We can calculate a net sentiment ratio as the positive minus negative divided by the sum of all tweets. This shows in stark terms how the balance of sentiment is worse for the United States than the other regions we are looking at. Further, both while both Russia and China are viewed negatively, on balance, they are viewed less poorly than both the USA and Europe.

tokens |> 
  pivot_wider(names_from = "sentiment",values_from = "n") |> 
  mutate(net_sentiment_ratio = (positive - negative)/(positive+negative+neutral)) |> 
  ggplot(aes(Area,net_sentiment_ratio)) + geom_col(fill = yellow1) + 
  geom_hline(yintercept = 0) + 
  theme_afri() + 
  labs(y = "Net Sentiment Ratio",
       title = "Not A Good Look For the USA",
       subtitle = "Net Sentiment of Tweets from Africa Mentioning a Northern Area or Africa",
       caption = "Source: Afrisenti Data Set")

Conclusion

While I think these results are truly interesting, please don’t read too much into them. This is not a carefully designed social science research project. The results do align with our intuition gleaned from recent news about the “Global South” vs. the “Global North.” Given that this data set spans roughly ten years, this tension is not a new phenomenon.

The Afrisenti data set is a fascinating corpus and there are many more explorations we might do in it. As I write, it looks like Twitter is going to put its academic API behind a paywall.
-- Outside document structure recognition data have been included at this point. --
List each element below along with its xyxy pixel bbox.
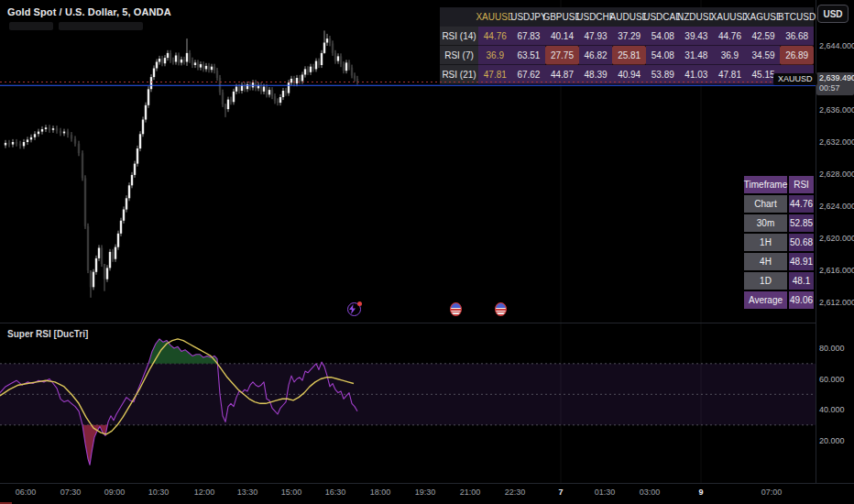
symbol-column-header: XAUUSD (713, 7, 747, 27)
timeframe-cell: 1H (744, 234, 787, 251)
flash-event-icon[interactable] (347, 302, 361, 316)
price-tick-label: 2,636.000 (819, 105, 854, 115)
rsi-tick-label: 80.000 (819, 344, 845, 353)
rsi-value-cell: 44.76 (713, 27, 747, 46)
legend-muted-values (9, 22, 53, 30)
pane-separator[interactable] (0, 323, 816, 323)
rsi-value-cell: 54.08 (646, 46, 680, 65)
bar-countdown: 00:57 (819, 83, 852, 93)
rsi-value-cell: 36.68 (780, 27, 814, 46)
rsi-value-cell: 37.29 (612, 27, 646, 46)
time-tick-label: 03:00 (630, 488, 670, 497)
price-tick-label: 2,620.000 (819, 234, 854, 243)
symbol-column-header: XAGUSD (747, 7, 781, 27)
timeframe-cell: Chart (744, 195, 787, 213)
time-tick-label: 19:30 (405, 488, 445, 497)
timeframe-header: Timeframe (744, 176, 787, 193)
rsi-value-cell: 26.89 (780, 46, 814, 65)
rsi-value-cell: 42.59 (747, 27, 781, 46)
rsi-header: RSI (789, 176, 814, 193)
time-tick-label: 18:00 (360, 488, 400, 497)
time-tick-label: 10:30 (138, 488, 179, 497)
rsi-value-cell: 34.59 (747, 46, 781, 65)
legend-muted-values (59, 22, 143, 30)
time-tick-label: 07:00 (751, 488, 792, 497)
time-tick-day-label: 9 (681, 488, 721, 497)
us-flag-event-icon[interactable] (495, 302, 507, 316)
symbol-column-header: USDCAD (646, 7, 680, 27)
price-tick-label: 2,624.000 (819, 202, 854, 211)
price-tick-label: 2,612.000 (819, 298, 854, 307)
timeframe-rsi-value: 44.76 (789, 195, 814, 213)
rsi-value-cell: 40.14 (545, 27, 579, 46)
current-price-label[interactable]: 2,639.490 00:57 (816, 72, 854, 95)
tradingview-chart-window: Gold Spot / U.S. Dollar, 5, OANDA Super … (0, 0, 854, 504)
rsi-value-cell: 27.75 (545, 46, 579, 65)
price-tick-label: 2,616.000 (819, 266, 854, 275)
symbol-column-header: BTCUSD (780, 7, 814, 27)
symbol-column-header: NZDUSD (680, 7, 714, 27)
symbol-column-header: USDJPY (512, 7, 546, 27)
time-tick-label: 16:30 (315, 488, 356, 497)
rsi-value-cell: 31.48 (680, 46, 714, 65)
rsi-tick-label: 60.000 (819, 375, 845, 384)
price-tick-label: 2,644.000 (819, 41, 854, 50)
symbol-column-header: XAUUSD (478, 7, 512, 27)
time-tick-label: 07:30 (50, 488, 91, 497)
rsi-tick-label: 40.000 (819, 405, 845, 414)
time-tick-label: 15:00 (271, 488, 312, 497)
time-tick-label: 09:00 (94, 488, 135, 497)
time-tick-day-label: 7 (541, 488, 581, 497)
time-tick-label: 22:30 (495, 488, 535, 497)
timeframe-cell: 30m (744, 214, 787, 232)
rsi-indicator-legend[interactable]: Super RSI [DucTri] (7, 329, 88, 339)
multi-symbol-rsi-table[interactable]: XAUUSDUSDJPYGBPUSDUSDCHFAUDUSDUSDCADNZDU… (440, 7, 814, 84)
timeframe-rsi-value: 48.1 (789, 272, 814, 290)
time-tick-label: 21:00 (450, 488, 490, 497)
rsi-value-cell: 63.51 (512, 46, 546, 65)
rsi-value-cell: 39.43 (680, 27, 714, 46)
time-tick-label: 01:30 (585, 488, 625, 497)
symbol-column-header: AUDUSD (612, 7, 646, 27)
rsi-indicator-canvas[interactable] (0, 323, 816, 483)
rsi-row-label: RSI (7) (440, 46, 478, 65)
rsi-value-cell: 25.81 (612, 46, 646, 65)
table-corner-cell (440, 7, 478, 27)
rsi-value-cell: 54.08 (646, 27, 680, 46)
rsi-value-cell: 46.82 (579, 46, 613, 65)
rsi-tick-label: 20.000 (819, 436, 845, 445)
rsi-value-cell: 36.9 (713, 46, 747, 65)
time-tick-label: 12:00 (184, 488, 224, 497)
timeframe-rsi-value: 50.68 (789, 234, 814, 251)
rsi-value-cell: 67.83 (512, 27, 546, 46)
average-rsi-value: 49.06 (789, 291, 814, 309)
timeframe-rsi-value: 52.85 (789, 214, 814, 232)
time-tick-label: 13:30 (227, 488, 268, 497)
timeframe-cell: 4H (744, 253, 787, 270)
timeframe-rsi-table[interactable]: TimeframeRSIChart44.7630m52.851H50.684H4… (744, 176, 814, 309)
symbol-legend[interactable]: Gold Spot / U.S. Dollar, 5, OANDA (7, 6, 171, 17)
rsi-value-cell: 44.76 (478, 27, 512, 46)
timeframe-cell: 1D (744, 272, 787, 290)
price-tick-label: 2,632.000 (819, 137, 854, 147)
currency-toggle-button[interactable]: USD (817, 5, 849, 23)
time-axis[interactable]: 06:0007:3009:0010:3012:0013:3015:0016:30… (0, 484, 854, 504)
symbol-column-header: USDCHF (579, 7, 613, 27)
current-price-line (0, 82, 816, 82)
rsi-row-label: RSI (14) (440, 27, 478, 46)
symbol-axis-label: XAUUSD (773, 73, 817, 85)
average-label: Average (744, 291, 787, 309)
symbol-column-header: GBPUSD (545, 7, 579, 27)
us-flag-event-icon[interactable] (450, 302, 462, 316)
last-price-value: 2,639.490 (819, 73, 852, 83)
timeframe-rsi-value: 48.91 (789, 253, 814, 270)
rsi-value-cell: 36.9 (478, 46, 512, 65)
price-tick-label: 2,628.000 (819, 170, 854, 179)
time-tick-label: 06:00 (5, 488, 46, 497)
rsi-value-cell: 47.93 (579, 27, 613, 46)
This is quite sad and will stifle the kind of important explorations serious researchers are able to do, not to mention curious amateurs like us.

References

Muhammad, Shamsuddeen Hassan, Idris Abdulmumin, Abinew Ali Ayele, Nedjma Ousidhoum, David Ifeoluwa Adelani, Seid Muhie Yimam, Ibrahim Sa’id Ahmad, et al. 2023. “AfriSenti: A Twitter Sentiment Analysis Benchmark for African Languages.” https://doi.org/10.48550/ARXIV.2302.08956.